2: Do not eat any uncooked or undercooked (rare) meat. Handle raw meat with gloves reserved for this purpose and wash all utensils, surfaces and your hands afterwards. Cook meat to 150 F to kill T.gondii
3: Do not eat unpasteurised dairy products such as cheese, or drink unpasteurised milk especially that of sheep or goats.
4: Do not handle sheep or help out at lambing time as sheep around the time of giving birth can transmit toxoplasmosis to humans.
5: If you do any gardening it is best to wear gloves and wash your hands afterwards.
6: If you have cats try to let them out to defaecate and urinate. If you do have a litter tray get somebody else to clean it out twice per day. (The risk of infection is greater with faeces passed longer than 24 hours). If there is nobody to help then wear gloves, a face mask and wash your hands thoroughly afterwards. Use boiling water to disinfect and clean the tray, put faeces into plastic bags and seal them before putting them into your bin, any cloths used should be disposable and only used once.
7: If your cat seems unwell don't handle it.
8: Don't let your cat onto your work surfaces, or sleep on your bed.
9: Postpone getting a new cat until after your pregnancy.

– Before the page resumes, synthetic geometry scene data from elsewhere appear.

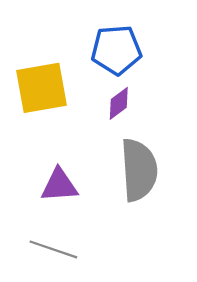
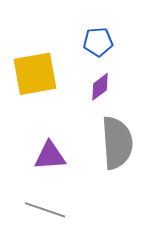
blue pentagon: (116, 50) -> (98, 42), size x0.7

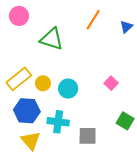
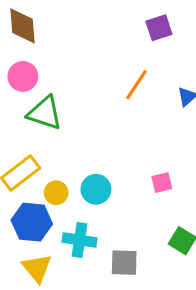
green triangle: (52, 39) -> (45, 113), moved
yellow circle: (43, 83) -> (56, 193), moved
pink square: (111, 83) -> (162, 183), turned 32

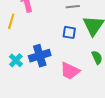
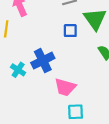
pink trapezoid: (70, 71) -> (65, 87), moved

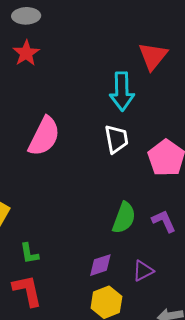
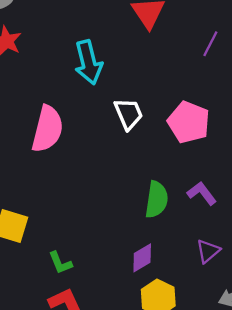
cyan arrow: (122, 91) -> (89, 62), moved
purple triangle: (143, 271) -> (208, 251), moved

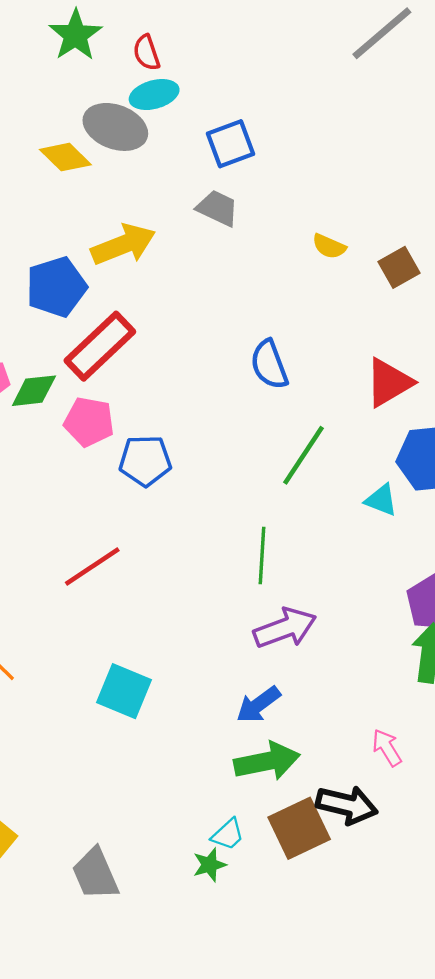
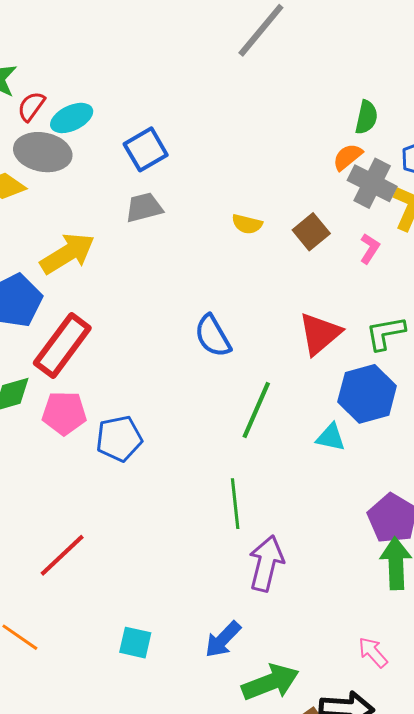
red semicircle: (147, 53) -> (31, 106), moved, turned 64
gray trapezoid: (218, 208) -> (144, 207), turned -30
red line: (92, 566) -> (62, 555), moved
purple arrow: (285, 628) -> (266, 563), turned -46
cyan square: (124, 691) -> (135, 643), size x0.7
blue arrow: (258, 705) -> (223, 639), moved

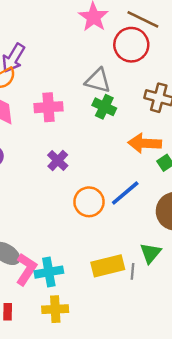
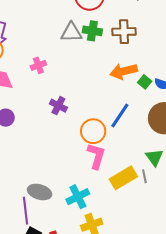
pink cross: (48, 107) -> (38, 65), size x0.7
green cross: (104, 107) -> (92, 31), moved
pink L-shape: (26, 269) -> (96, 156), moved

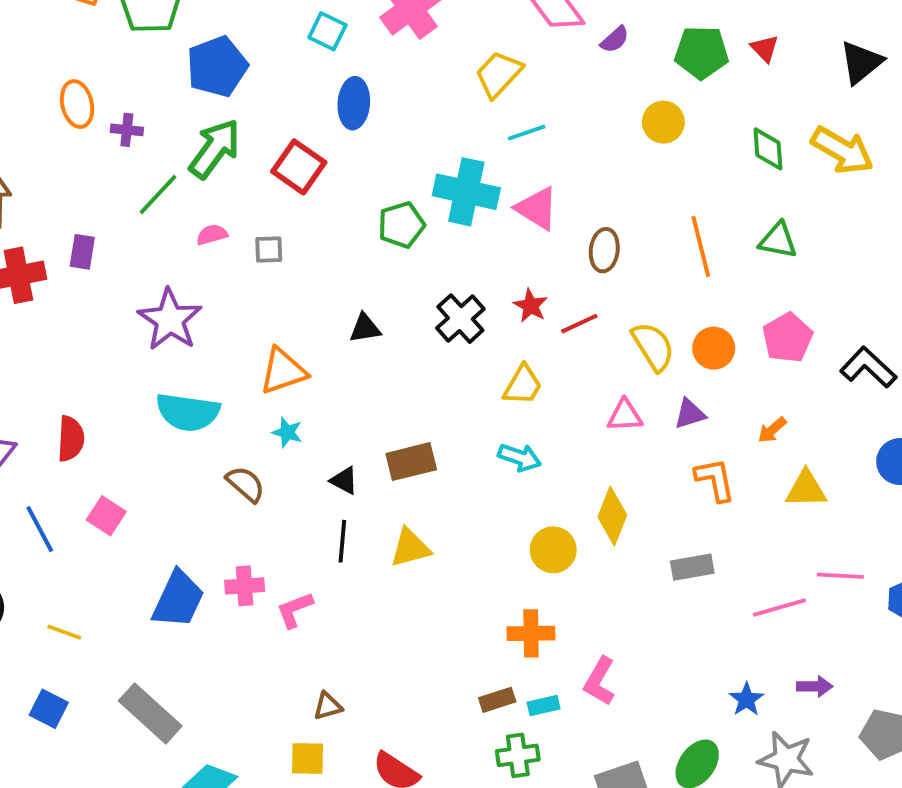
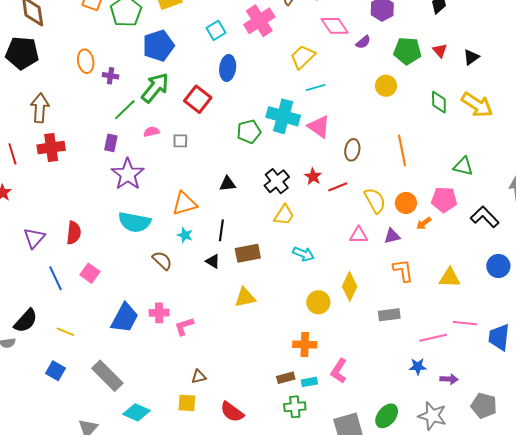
cyan square: (327, 31) -> (216, 30), turned 30
black triangle: (861, 62) -> (471, 57), moved, size x0.7
green triangle: (778, 240) -> (463, 166), moved
purple rectangle: (82, 252) -> (111, 143), moved
pink pentagon: (788, 338) -> (444, 200), turned 30
yellow trapezoid: (523, 385) -> (284, 215), moved
orange arrow: (772, 430) -> (424, 223), moved
black line: (342, 541) -> (221, 230), moved
blue star: (746, 699) -> (418, 366), moved, turned 30

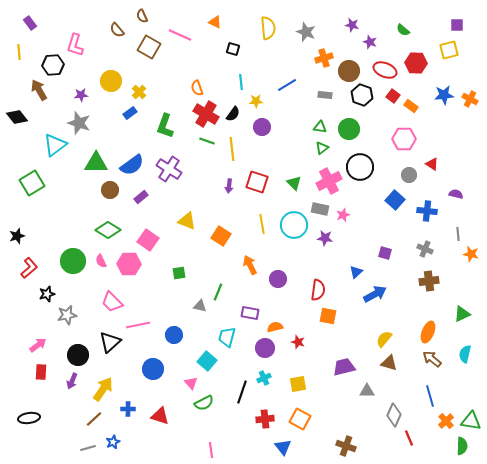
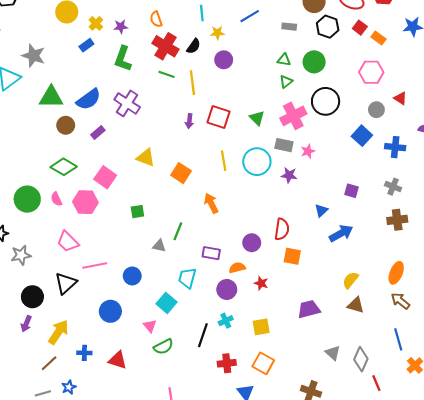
purple star: (81, 95) -> (121, 27), moved
purple circle: (278, 279) -> (252, 243), moved
gray triangle: (367, 391) -> (333, 353), moved, turned 42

10: Always wash your hands after handling your cat.
It is possible for cats to be tested to try to find out if they carry toxoplasmosis. These tests involve blood or faecal samples, however I would not rely on the results of these tests as they may be inaccurate; I believe it is best to assume your cat may be carrying toxoplasmosis and take the precautions above. If you do decide to have your cat tested and the results are positive it may pose little risk to you, unless it is actively shedding oocysts: it may be possible for your cat to stay in the veterinary hospital until it has stopped shedding these oocysts in the faeces. If your cat is negative for the disease you can help to prevent it contracting toxoplasmosis by keeping it indoors and feeding a commercial pet food. Remember that cats tend to shed the spores in their faeces most when they first get the disease and the oocysts in the faeces need at least 24 hours to mature before they are infective.
If you are pregnant and concerned about toxoplasmosis speak to your midwife or GP. You may be able to have a blood test to find out if you have already been exposed to toxoplasmosis, which in many cases will mean that you could be immune to it.